Mr Lee, Singapore’s Prime Minister from 1959 to 1990, said on 23 October 1981, “It was not a lack of courage that made him leave Kuala Lumpur. The Cabinet decided that Singapore-Malaysia relations would always be bedeviled if Devan Nair remained as a DAP leader. I persuaded him to come back. I told him that the trade union movement in Singapore had to be rebuilt on different assumptions and different attitudes.”
And that was Mr. Devan Nair’s most significant work — forming the National Trades Union Congress. But instead of calling for strikes, he focused on “delivering the goods”; his fighting ring was not the streets, but the Industrial Arbitration Court. To win over the workers used to confrontation, the teacher in him came to the fore. Mr. Devan Nair, in a 1981 Teachers’ Day Reception speech at the Istana, said, “We were all engaged in a vast educational effort but we did not teach in classrooms. I myself had to conceive of the whole labour movement as a gigantic educational workshop.”

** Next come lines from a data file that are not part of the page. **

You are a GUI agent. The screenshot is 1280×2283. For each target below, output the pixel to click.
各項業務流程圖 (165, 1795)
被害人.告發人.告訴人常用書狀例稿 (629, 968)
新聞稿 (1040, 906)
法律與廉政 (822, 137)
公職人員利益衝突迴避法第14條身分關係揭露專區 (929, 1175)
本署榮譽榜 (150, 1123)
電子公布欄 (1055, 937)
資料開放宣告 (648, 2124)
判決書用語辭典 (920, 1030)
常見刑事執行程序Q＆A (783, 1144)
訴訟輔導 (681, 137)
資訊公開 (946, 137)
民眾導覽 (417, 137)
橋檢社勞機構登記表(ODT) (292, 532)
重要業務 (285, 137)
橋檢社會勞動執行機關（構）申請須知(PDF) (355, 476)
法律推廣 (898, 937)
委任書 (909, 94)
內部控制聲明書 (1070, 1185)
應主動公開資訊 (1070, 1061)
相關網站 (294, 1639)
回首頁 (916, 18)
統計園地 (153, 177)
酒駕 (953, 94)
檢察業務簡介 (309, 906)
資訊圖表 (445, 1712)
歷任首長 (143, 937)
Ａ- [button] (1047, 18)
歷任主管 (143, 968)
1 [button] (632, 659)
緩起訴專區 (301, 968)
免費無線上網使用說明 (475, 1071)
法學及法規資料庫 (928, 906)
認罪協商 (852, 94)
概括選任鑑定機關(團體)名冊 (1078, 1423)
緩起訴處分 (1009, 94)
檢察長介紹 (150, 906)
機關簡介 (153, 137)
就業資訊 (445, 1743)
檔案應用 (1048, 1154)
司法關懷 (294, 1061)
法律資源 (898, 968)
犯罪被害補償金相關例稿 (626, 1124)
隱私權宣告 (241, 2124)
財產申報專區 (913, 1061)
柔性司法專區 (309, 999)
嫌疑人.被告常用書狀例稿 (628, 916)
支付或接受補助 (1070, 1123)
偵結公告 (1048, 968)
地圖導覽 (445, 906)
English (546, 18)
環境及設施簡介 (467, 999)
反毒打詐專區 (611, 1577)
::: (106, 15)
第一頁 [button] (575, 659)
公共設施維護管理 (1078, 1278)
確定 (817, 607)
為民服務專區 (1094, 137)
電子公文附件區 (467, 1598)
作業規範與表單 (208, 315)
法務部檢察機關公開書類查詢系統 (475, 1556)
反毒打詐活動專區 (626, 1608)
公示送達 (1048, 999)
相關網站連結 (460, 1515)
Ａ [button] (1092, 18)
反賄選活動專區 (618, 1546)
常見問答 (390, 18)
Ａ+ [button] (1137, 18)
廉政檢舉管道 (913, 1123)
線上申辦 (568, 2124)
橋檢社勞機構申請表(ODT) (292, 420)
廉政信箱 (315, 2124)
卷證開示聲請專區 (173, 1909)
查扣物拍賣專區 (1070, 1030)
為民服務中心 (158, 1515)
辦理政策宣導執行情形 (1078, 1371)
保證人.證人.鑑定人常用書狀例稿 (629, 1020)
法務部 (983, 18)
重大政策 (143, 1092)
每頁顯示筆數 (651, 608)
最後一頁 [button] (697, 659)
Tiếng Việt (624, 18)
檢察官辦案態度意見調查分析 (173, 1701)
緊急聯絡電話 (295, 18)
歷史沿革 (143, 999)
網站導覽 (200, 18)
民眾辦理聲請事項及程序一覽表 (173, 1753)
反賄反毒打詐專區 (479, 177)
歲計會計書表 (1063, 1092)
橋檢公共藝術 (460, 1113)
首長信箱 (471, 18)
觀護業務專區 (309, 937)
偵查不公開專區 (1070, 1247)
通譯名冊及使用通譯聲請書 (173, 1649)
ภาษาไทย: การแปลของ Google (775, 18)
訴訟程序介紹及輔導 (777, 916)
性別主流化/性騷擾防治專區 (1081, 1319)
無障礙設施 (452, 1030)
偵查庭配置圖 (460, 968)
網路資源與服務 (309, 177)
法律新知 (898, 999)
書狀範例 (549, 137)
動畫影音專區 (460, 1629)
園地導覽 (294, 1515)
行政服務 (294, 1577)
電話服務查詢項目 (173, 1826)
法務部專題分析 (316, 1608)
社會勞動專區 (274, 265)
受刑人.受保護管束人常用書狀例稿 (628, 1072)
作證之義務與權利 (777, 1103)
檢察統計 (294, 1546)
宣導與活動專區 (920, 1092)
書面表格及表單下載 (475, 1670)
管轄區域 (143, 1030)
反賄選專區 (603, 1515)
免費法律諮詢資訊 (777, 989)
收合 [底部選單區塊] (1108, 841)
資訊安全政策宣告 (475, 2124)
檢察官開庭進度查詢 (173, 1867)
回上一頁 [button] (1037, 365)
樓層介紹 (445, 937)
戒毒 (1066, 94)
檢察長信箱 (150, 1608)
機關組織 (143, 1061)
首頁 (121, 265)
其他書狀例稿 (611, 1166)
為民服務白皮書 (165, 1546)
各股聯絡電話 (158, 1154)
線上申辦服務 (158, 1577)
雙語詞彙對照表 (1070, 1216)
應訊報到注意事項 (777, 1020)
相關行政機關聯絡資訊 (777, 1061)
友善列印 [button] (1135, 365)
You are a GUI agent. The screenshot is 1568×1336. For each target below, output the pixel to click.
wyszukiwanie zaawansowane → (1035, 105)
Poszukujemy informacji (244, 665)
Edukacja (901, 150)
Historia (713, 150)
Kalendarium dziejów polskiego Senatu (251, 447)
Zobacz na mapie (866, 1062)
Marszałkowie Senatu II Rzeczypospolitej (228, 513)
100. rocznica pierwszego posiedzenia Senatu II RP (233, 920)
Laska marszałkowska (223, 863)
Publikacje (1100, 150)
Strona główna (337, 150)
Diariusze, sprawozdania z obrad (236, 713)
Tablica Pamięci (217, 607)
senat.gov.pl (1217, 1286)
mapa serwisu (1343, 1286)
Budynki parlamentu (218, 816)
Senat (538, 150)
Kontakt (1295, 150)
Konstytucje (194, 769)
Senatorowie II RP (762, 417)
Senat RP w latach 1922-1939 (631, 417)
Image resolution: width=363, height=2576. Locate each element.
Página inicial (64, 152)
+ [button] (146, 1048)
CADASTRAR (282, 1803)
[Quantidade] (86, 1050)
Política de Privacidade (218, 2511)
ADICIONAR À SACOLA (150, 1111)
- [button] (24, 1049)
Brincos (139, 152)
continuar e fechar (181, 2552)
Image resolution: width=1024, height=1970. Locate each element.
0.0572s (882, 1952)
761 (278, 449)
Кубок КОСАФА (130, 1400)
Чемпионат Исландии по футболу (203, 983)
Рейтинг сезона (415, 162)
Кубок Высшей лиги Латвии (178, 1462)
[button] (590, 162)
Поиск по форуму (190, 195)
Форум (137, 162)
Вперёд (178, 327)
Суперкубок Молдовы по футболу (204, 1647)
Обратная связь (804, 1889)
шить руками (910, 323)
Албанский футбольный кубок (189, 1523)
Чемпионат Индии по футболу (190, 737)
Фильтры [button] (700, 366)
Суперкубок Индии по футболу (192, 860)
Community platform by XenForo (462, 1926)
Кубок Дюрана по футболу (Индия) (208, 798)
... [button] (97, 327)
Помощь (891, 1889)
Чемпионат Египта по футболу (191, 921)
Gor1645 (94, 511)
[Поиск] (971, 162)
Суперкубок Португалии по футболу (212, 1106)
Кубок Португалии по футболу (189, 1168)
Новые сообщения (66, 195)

In 1969, the NTUC held a major “modernization” seminar which Mr. Devan Nair saw as a “do or die” attempt to revitalize the labor movement. At its centerpiece, was the setting up of workers’ cooperatives, like INCOME, WELCOME and COMFORT? Mr. Devan Nair did not make his debut in the Singapore Parliament till 1979, when he won the Anson seat left vacant after veteran unionist P Govindasamy died. But his biggest personal decision came when he was asked to take up Singapore’s highest public office; a position he was to later say was in contradiction to his temperament. Said Mr. Janadas Devan, “He didn’t want to be president. He was persuaded but to the very last moment, he tried to get out of it.” He added, “He, I supposed, tried to change the nature of the office to fit his personality but there are limits beyond which that cannot be done. So in retrospect it was quite clear that it was the wrong job for the wrong person.” The late author and journalist, Dennis Blood worth, summed up Mr. Devan Nair’s experience as President: “As President with largely constitutional functions, he was to put it frankly, bored. He didn’t like the job, he was not really cut out to meet the presidents, kings, queens and others from these countries that visited Singapore. That was not the Nair thing at all.” Mr. Blood worth added, “He started off life as a dogmatic, argumentative sort of chap, ‘pugnacious’ when Lee Kuan Yew first saw him; and he was hardly suited for what rather was in those days, the milk and water role of being president.” In March 1985, a drinking problem led to Mr. Devan Nair’s resignation. Then-Prime Minister Lee said on 28 March 1985, “Mr. Speaker, honorable members will want to join me in wishing him fortitude in his task of rehabilitation. With the help of his wife and family, he must find the strength and stamina to break his dependency.” A few years later, Mr. Devan Nair was to dispute the diagnosis of alcoholism and a public exchange of letters ensued. Mr. Devan Nair, who migrated to Canada with his wife, was philosophical about his place in Singapore’s history. He once said his only regret in life was to allow himself to be persuaded to occupy a highly ceremonial office so contradicted by his temperament.
But he blamed no one. And after he had said his piece for what it was worth, Mr. Devan Nair added that he expected “to fade away, like all old warriors, into the past.” Some verdicts, he said, “are best left to history.”